_Assignment_: In the listing below, a line holding "文化教育旅游委员会（CEC）" and a line holding "藏菩萨和佛像也被迫迁移。位于石清水八幡宫脚下的善宝寺可以" mark the range. Retype both exactly, with all lines between them.

_Data records_:
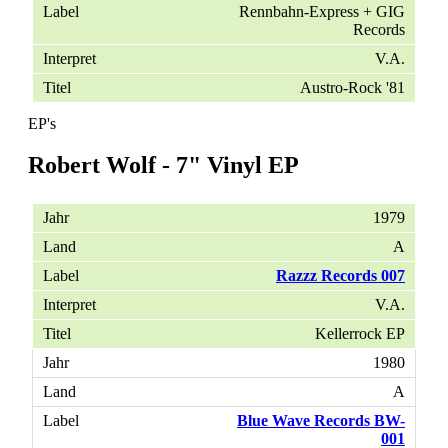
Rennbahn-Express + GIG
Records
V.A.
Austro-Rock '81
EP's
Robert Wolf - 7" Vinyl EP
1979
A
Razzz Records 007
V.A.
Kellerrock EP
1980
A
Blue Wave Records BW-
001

==

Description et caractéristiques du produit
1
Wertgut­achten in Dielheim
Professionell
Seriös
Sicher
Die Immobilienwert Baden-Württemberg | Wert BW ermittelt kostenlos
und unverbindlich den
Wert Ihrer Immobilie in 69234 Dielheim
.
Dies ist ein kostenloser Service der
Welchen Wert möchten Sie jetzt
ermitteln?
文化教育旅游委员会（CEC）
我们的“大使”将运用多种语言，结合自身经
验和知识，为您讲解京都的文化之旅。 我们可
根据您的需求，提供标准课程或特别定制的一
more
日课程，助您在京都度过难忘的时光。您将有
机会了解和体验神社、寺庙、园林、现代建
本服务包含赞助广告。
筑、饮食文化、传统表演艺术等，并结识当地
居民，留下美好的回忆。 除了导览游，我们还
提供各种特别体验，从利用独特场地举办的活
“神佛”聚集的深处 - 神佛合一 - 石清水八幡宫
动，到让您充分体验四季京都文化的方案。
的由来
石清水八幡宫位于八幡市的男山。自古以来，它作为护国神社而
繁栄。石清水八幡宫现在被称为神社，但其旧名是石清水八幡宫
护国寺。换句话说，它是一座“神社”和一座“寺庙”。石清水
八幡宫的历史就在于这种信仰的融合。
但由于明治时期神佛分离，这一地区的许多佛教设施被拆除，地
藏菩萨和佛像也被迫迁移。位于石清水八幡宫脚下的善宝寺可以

_Result of the exercise_:
文化教育旅游委员会（CEC）
我们的“大使”将运用多种语言，结合自身经
验和知识，为您讲解京都的文化之旅。 我们可
根据您的需求，提供标准课程或特别定制的一
more
日课程，助您在京都度过难忘的时光。您将有
机会了解和体验神社、寺庙、园林、现代建
本服务包含赞助广告。
筑、饮食文化、传统表演艺术等，并结识当地
居民，留下美好的回忆。 除了导览游，我们还
提供各种特别体验，从利用独特场地举办的活
“神佛”聚集的深处 - 神佛合一 - 石清水八幡宫
动，到让您充分体验四季京都文化的方案。
的由来
石清水八幡宫位于八幡市的男山。自古以来，它作为护国神社而
繁栄。石清水八幡宫现在被称为神社，但其旧名是石清水八幡宫
护国寺。换句话说，它是一座“神社”和一座“寺庙”。石清水
八幡宫的历史就在于这种信仰的融合。
但由于明治时期神佛分离，这一地区的许多佛教设施被拆除，地
藏菩萨和佛像也被迫迁移。位于石清水八幡宫脚下的善宝寺可以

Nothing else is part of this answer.